The success of GPT-3 fully validates that a moderate increase in parameter count can significantly enhance the model’s generalization ability and adaptability, thus igniting a research boom in large models.
With over a hundred billion parameters and powerful language generation capabilities, GPT-3 has become a paradigm of parameterized models. It performs remarkably well on many NLP tasks, even achieving impressive results in few-shot or zero-shot learning.
The advantages of increasing parameter count include:
-
Better representation ability: Increasing the parameter count allows the model to learn complex relationships and patterns in the data better, thus improving its representation ability and performance on different tasks.
-
Generalization ability and transfer learning: Large models can transfer knowledge learned from one domain to another, achieving better transfer learning results, which is especially valuable for tasks with scarce data.
-
Zero-shot learning: Increasing the parameter count allows the model to better utilize existing knowledge and patterns, thus achieving better results in zero-shot learning, even with very few examples.
-
Innovation and exploration: The powerful capabilities of large models can help conduct more innovative experiments and explorations, uncovering more hidden information in the data.
2.4 Exploring Large Models: Task Adaptability, Model Transformation, and Application Prospects
Compared to early artificial intelligence models, large models have achieved a qualitative leap in parameter count, leading to an overall improvement in modeling capabilities for complex tasks:
1) Enhanced learning ability: to tackle more complex tasks;
2) Strengthened generalization ability: to achieve broader applicability;
3) Improved robustness;
4) Higher-level cognitive interaction ability: capable of simulating certain human abilities, etc.

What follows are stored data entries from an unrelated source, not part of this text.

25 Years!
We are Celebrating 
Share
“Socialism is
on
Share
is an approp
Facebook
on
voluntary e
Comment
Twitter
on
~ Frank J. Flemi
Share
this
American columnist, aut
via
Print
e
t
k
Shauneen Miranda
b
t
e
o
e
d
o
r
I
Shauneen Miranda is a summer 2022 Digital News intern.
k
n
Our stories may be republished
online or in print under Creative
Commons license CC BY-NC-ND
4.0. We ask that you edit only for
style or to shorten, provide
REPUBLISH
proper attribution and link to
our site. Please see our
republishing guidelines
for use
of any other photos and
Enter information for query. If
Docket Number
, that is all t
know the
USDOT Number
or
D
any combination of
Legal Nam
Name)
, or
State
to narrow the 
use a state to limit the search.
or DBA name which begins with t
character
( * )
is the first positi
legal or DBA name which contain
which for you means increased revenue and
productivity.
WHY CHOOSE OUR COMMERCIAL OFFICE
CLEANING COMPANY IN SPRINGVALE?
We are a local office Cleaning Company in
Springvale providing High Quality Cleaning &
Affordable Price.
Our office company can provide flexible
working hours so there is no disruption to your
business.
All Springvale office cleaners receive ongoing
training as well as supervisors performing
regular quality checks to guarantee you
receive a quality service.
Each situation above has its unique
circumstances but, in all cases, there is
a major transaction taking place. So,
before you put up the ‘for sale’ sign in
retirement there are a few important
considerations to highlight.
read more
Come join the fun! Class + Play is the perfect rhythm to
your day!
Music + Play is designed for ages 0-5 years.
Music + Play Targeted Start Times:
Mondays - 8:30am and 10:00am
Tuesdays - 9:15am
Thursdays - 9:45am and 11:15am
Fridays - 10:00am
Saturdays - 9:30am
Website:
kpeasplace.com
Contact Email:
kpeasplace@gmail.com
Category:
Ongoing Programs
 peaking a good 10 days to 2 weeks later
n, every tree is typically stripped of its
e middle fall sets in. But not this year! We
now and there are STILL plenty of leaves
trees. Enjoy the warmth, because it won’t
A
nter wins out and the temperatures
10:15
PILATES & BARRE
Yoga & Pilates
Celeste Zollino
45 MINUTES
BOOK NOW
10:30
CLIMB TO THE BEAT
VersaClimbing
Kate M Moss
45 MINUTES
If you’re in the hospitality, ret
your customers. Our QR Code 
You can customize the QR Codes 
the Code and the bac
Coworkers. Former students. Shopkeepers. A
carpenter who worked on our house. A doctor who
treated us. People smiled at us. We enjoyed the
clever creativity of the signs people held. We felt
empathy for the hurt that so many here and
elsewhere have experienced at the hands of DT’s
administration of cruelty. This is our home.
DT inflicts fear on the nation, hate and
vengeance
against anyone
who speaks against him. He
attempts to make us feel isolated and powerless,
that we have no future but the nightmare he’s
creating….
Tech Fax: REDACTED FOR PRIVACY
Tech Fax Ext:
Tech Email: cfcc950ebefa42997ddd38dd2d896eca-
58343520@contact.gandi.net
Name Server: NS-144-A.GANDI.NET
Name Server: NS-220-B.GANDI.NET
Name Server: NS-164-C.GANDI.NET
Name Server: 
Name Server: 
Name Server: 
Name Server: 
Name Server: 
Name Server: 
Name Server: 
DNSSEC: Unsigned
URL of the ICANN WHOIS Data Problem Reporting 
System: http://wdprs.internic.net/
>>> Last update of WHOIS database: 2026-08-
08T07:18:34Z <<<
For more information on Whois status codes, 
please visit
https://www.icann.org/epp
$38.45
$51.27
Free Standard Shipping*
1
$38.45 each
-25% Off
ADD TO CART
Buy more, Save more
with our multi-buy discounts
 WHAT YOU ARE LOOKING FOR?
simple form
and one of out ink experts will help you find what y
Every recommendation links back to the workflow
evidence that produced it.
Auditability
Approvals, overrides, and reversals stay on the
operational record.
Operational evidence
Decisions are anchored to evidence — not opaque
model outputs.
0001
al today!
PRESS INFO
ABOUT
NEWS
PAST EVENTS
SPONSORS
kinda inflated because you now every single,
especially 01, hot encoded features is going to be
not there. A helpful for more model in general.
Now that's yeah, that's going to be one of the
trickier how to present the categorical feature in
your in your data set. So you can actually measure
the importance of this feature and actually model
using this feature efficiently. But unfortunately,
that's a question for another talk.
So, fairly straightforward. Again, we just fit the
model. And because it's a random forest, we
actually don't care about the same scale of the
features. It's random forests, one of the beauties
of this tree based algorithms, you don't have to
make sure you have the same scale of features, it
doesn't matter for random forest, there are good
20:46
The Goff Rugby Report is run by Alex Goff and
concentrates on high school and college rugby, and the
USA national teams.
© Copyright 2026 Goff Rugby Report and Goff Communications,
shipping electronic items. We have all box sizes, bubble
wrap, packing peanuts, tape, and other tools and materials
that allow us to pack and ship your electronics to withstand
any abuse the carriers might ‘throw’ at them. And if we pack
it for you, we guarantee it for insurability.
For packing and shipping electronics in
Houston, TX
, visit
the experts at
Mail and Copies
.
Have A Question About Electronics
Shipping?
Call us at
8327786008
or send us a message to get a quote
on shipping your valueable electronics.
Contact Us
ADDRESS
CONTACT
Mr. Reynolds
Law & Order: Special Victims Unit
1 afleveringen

The complexity, high dimensionality, diversity, and personalization requirements make large models more likely to achieve outstanding modeling capabilities in certain tasks:
-
Multi-modal sensor data fusion analysis, especially involving the processing of temporal data, such as in autonomous driving;
-
Complex and dynamic targets require models to learn from large-scale diverse data patterns, such as optimizing quantitative trading strategies in the financial sector;
-
High-dimensional input spaces involving heterogeneous data sources, such as medical images and reports;
-
Customization needs for personalized modeling for different users or scenarios, such as intelligent assistants;
▍Iterative Path of Autonomous Driving Technology
3.1 Overview of Core Modules in Autonomous Driving Algorithms
Autonomous driving algorithm modules can be divided into three stages: perception, decision-making, and planning control, where the perception module is a key component.
Perception Module:The perception module is responsible for analyzing and understanding the traffic environment around the autonomous driving vehicle, which is the foundation and prerequisite for achieving autonomous driving. The accuracy of the perception module directly affects and restricts the overall safety and reliability of the autonomous driving system.
The perception module mainly obtains input data through various sensors such as cameras, LiDAR, and millimeter-wave radar, and then accurately analyzes road markings, other vehicles, pedestrians, traffic lights, road signs, and other scene elements using deep learning and other algorithms for subsequent processes.
Decision-making and Planning Control:Compared to the perception module, the roles of decision-making and planning control modules are more singular and passive.
These modules primarily generate driving strategies based on the environmental understanding results outputted by the perception module, planning the vehicle’s motion trajectory and speed in real time, and ultimately converting these into control commands to achieve autonomous driving.
However, large models mainly empower the perception and prediction stages at the vehicle end, gradually penetrating into the decision-making layer.
3.2 CNN
2011-2016: CNN Triggered the First Wave of Innovation in the Autonomous Driving Field
With the enhancement of deep learning and computing capabilities, Convolutional Neural Networks (CNNs) have triggered the first wave of innovation in the autonomous driving field through their outstanding performance in image recognition tasks.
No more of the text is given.